■会社員だけでなく、公務員も厳しくなっている?
先日、大家さん仲間が、「金融機関の担当者が、『一棟目の会社員には融資を控えるようにと金融庁から言われている』って言っていたよ。これから始める人は大変だね」と話していました。
気になったので、取り引きのある金融機関の担当者を訪問して状況を聞いてきました。すると、「そうなんです。最近は特に厳しく言われるようになりまして」と言います。以前は融資を出しやすかった公務員の方への融資も今は難しくなっているそうです。
一棟目でも、5千万円のアパートに対して2千万円の自己資金がある場合など、例外もあるそうですが、基本的に未経験の方へは融資が難しいので、できれば賃貸業の実績を作って窓口に相談に来て欲しいということでした。
そこでもう少し突っ込んで、「実績とは具体的にどのレベルなのか?」「今の状況でどうすれば融資相談のテーブルに乗ってもらえるのか?」についても聞いてみました。
例えば、全額自己資金で戸建を購入して不動産経営を始めたケースなどはどうなのでしょう?
すると、「戸建投資でも実績として評価できる可能性はある。その際に、確定申告書は2年分以上あると良い」という返事でした。
戸建てを現金で買って大家になった人が、今からその先のアパート融資を見据えて何かできることはあるかと聞いたところ、次のようなアドバイスをもらいました。
・最初の物件の家賃の入金口座を信金や信組など、将来融資相談が出来そうな所に開設し、毎月の入金の実績を作る
・最初の段階から融資の担当者へ、「将来はアパートを融資で買いたい。その為に今から準備をしている」と伝え、関係づくりを意識しておく
金融機関は本人がどのような想いで賃貸経営をしたいと思ったのかなど、ストーリーを非常に大事にするので、アパートを買う段階でいきなり融資の相談に来るのではなく、事前にそのあたりを教えてもらいたいというお話です。

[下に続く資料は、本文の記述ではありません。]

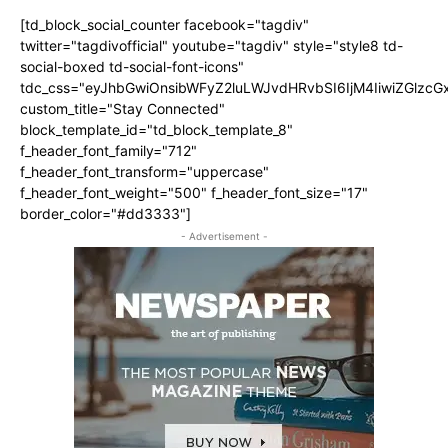
[td_block_social_counter facebook="tagdiv"
twitter="tagdivofficial" youtube="tagdiv" style="style8 td-
social-boxed td-social-font-icons"
tdc_css="eyJhbGwiOnsibWFyZ2luLWJvdHRvbSI6IjM4IiwiZGlz
custom_title="Stay Connected"
block_template_id="td_block_template_8"
f_header_font_family="712"
f_header_font_transform="uppercase"
f_header_font_weight="500" f_header_font_size="17"
border_color="#dd3333"]
- Advertisement -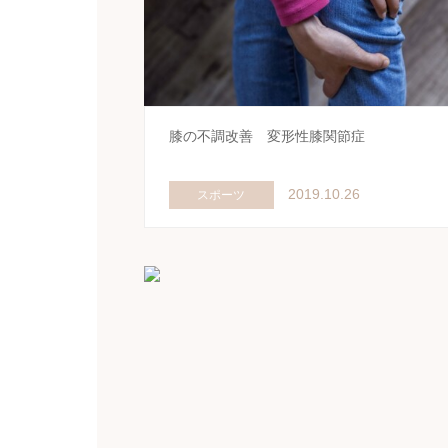
膝の不調改善 変形性膝関節症
2019.10.26
スポーツ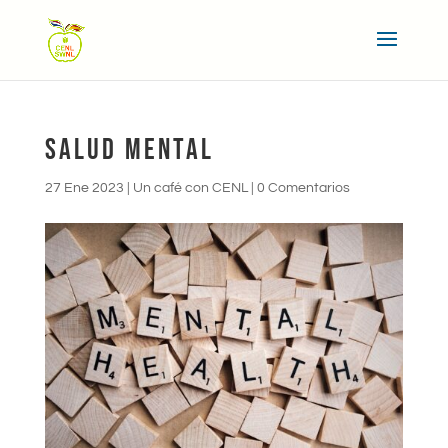
SALUD MENTAL
27 Ene 2023
|
Un café con CENL
|
0 Comentarios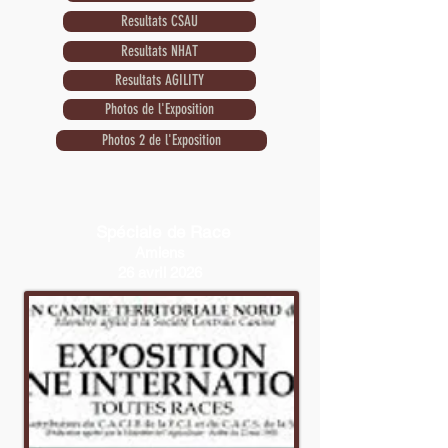
Resultats CSAU
Resultats NHAT
Resultats AGILITY
Photos de l'Exposition
Photos 2 de l'Exposition
Le juge est M. Christian Rei
Spéciale de Race
Les tests de comportement seront assurés par
Amiens
Monsieur Patrick Nazelli.
26 avril 2026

いずれお世話になりたい金融機関が今は分からない場合は、地銀さんでもいいので口座を開き、通帳に入金実績を作っておいて、将来、融資をお願いしたい金融機関さんにその通帳を見せるのも有効だそうです。
それでこれまでのストーリーが相手に伝わるし、賃貸業に対する本気度が分かるから、というのがその理由です。
■日本政策金融公庫の姿勢
日本政策金融公庫でも話をうかがってきました。
「公庫では最近、戸建の融資を受けるのが厳しいと聞いたんですが、本当ですか?」と訊くと、「間違ってはいません」と言っていました(笑)
ただ、戸建だから貸しづらい、アパートだと貸しやすいということはないそうです。
いわゆる総合的な判断で決まるということですね(笑)。以下、ざっくりと担当者の方のお話をまとめました。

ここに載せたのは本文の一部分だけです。